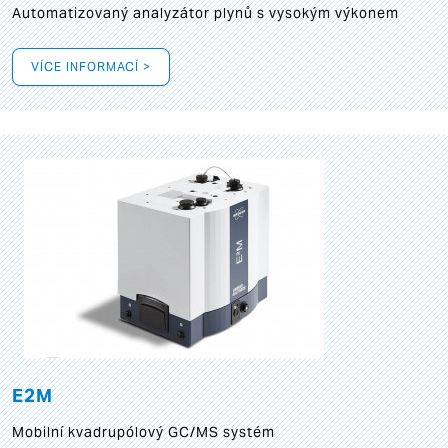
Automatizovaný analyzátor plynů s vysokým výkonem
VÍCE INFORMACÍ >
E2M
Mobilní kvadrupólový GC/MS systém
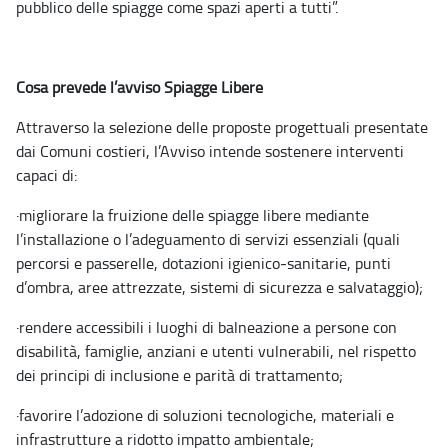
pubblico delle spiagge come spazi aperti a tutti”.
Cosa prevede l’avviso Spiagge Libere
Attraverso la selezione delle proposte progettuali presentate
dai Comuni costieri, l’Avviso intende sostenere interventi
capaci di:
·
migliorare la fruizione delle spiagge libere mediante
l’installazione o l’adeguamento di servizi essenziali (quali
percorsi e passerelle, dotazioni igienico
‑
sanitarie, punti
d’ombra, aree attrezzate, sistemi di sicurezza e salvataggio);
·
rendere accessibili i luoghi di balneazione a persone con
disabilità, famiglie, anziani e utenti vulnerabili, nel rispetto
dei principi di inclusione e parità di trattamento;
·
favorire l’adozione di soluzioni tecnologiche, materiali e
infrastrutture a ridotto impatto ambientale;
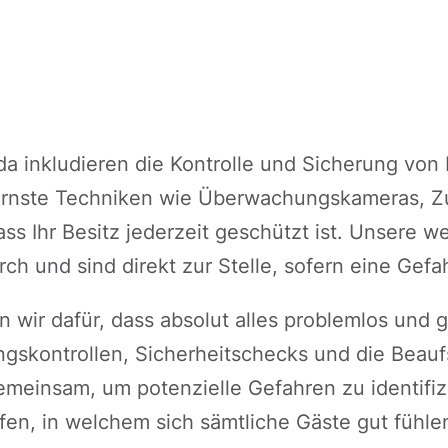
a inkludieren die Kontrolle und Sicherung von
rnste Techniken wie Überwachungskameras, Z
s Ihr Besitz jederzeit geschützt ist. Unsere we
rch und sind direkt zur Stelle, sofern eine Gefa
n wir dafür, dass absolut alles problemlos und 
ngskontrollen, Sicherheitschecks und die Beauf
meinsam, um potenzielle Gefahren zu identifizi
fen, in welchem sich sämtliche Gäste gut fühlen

## [Problem details]
Return the entries above in full and unchanged, omitting every image.

## [Your response]
Automatizovaný analyzátor plynů s vysokým výkonem
VÍCE INFORMACÍ >
E2M
Mobilní kvadrupólový GC/MS systém
pubblico delle spiagge come spazi aperti a tutti”.
Cosa prevede l’avviso Spiagge Libere
Attraverso la selezione delle proposte progettuali presentate
dai Comuni costieri, l’Avviso intende sostenere interventi
capaci di:
·
migliorare la fruizione delle spiagge libere mediante
l’installazione o l’adeguamento di servizi essenziali (quali
percorsi e passerelle, dotazioni igienico
‑
sanitarie, punti
d’ombra, aree attrezzate, sistemi di sicurezza e salvataggio);
·
rendere accessibili i luoghi di balneazione a persone con
disabilità, famiglie, anziani e utenti vulnerabili, nel rispetto
dei principi di inclusione e parità di trattamento;
·
favorire l’adozione di soluzioni tecnologiche, materiali e
infrastrutture a ridotto impatto ambientale;
a inkludieren die Kontrolle und Sicherung von
rnste Techniken wie Überwachungskameras, Z
s Ihr Besitz jederzeit geschützt ist. Unsere we
rch und sind direkt zur Stelle, sofern eine Gefa
n wir dafür, dass absolut alles problemlos und 
ngskontrollen, Sicherheitschecks und die Beauf
meinsam, um potenzielle Gefahren zu identifizi
fen, in welchem sich sämtliche Gäste gut fühlen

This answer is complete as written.